Hurricane forecasters are monitoring two tropical systems that could impact weather across the Tampa Bay area in the next few days.
On Monday afternoon, Tropical Storm Bret formed in the Atlantic and another system in the Gulf of Mexico seemed on the verge of tropical status, earning the designation Potential Tropical Cyclone Three.
As of Tuesday at 5 a.m., the potential cyclone was located about 305 miles south-southwest of the mouth of the Mississippi River and about 345 miles south-southeast of Morgan City, La. It is moving northwest at 8 mph and has maximum sustained winds of 40 mph.
The National Hurricane Center has issued a tropical storm warning for the eastern half of the Louisiana coast, from Intracoastal City to the mouth of the Pearl River, which borders Mississippi. The warning area includes New Orleans. A tropical storm watch is in effect from Louisiana to High Island, Texas.
Forecasters expect the system to become Tropical Storm Cindy on Tuesday, turning north and approaching the Louisiana coast Wednesday night.
Forecasters say the system could produce 4-8 inches of rain, and up to 10 inches, over southeastern Louisiana, southern Mississippi, southern Alabama, and the Florida Panhandle through Thursday morning. It also could spawn tornadoes and result in a storm surge of 1-3 feet along the warning area.
The two storms pose little to no direct threat to Tampa Bay or southwest Florida, forecasters said.
“Severe weather is not expected,” 10Weather WTSP meteorologist Grant Gilmore said. “But some heavy downpours and lightning are possible along with gusty winds, at times.”
Stacy Stewart, a senior hurricane specialist at the National Hurricane Center in Miami, called the prospect of two tropical cyclones in June “unprecedented.”
“That’s extremely unusual, given that we usually average one named storm in the month of June every two to three years,” Stewart said.
Neither system was expected to bring a direct hit to Florida, but at least with the Gulf storm, the Keys and mainland Florida could expect rain over the next day or two from its peripheral bands.
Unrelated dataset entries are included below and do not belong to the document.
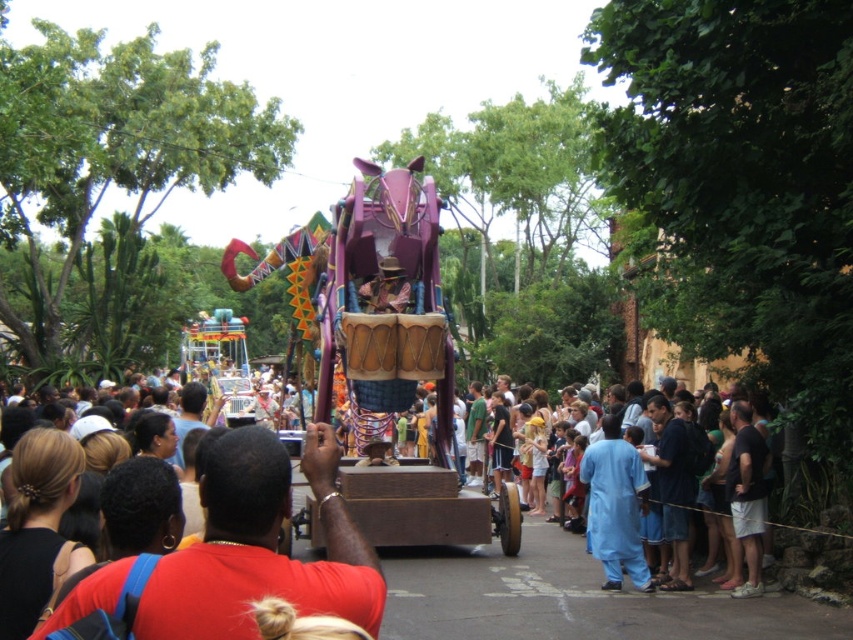 Can you confirm if red matte shirt at center is taller than blue cotton pants at center?

No, red matte shirt at center is not taller than blue cotton pants at center.

Between red matte shirt at center and blue cotton pants at center, which one has more height?

blue cotton pants at center

Between point (317, 592) and point (601, 442), which one is positioned behind?

The point (601, 442) is behind.

This screenshot has height=640, width=853. In order to click on red matte shirt at center in this screenshot , I will do `click(260, 547)`.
Conditions aren’t favorable to spawn a hurricane but parts of the Gulf Coast can expect heavy rain.
Tropical Storm Bret was expected to move westward through the Caribbean Sea before being torn apart by winds, Stewart said. The storm is moving along South America’s northern coast. Its maximum sustained winds are near 40 mph (64 kph) with weakening expected to begin later in the day.
For weather nerds, Bret is historic because before it was given that name, it was “Potential Tropical Cyclone Two.” Until Sunday, no tropical system had ever been officially referred to as a potential system with its own advisories.
Prior to this year, the hurricane center would issue advisories when a storm formed.
In an effort to emphasize to people that a storm is brewing and could be headed their way, the hurricane center began releasing the potential alerts with the hope that residents in a likely storm zone would start preparations earlier.
Asked if this unusually active June is a harbinger of a busy hurricane season to come, Stewart said it was hard to say, because there wasn’t much in the way of similar Junes to compare.
But, he added, it did seem to confirm, at least for now, NOAA’s prediction that 2017 would see a busier than average Atlantic hurricane season.
Information from Times wires was used in this report.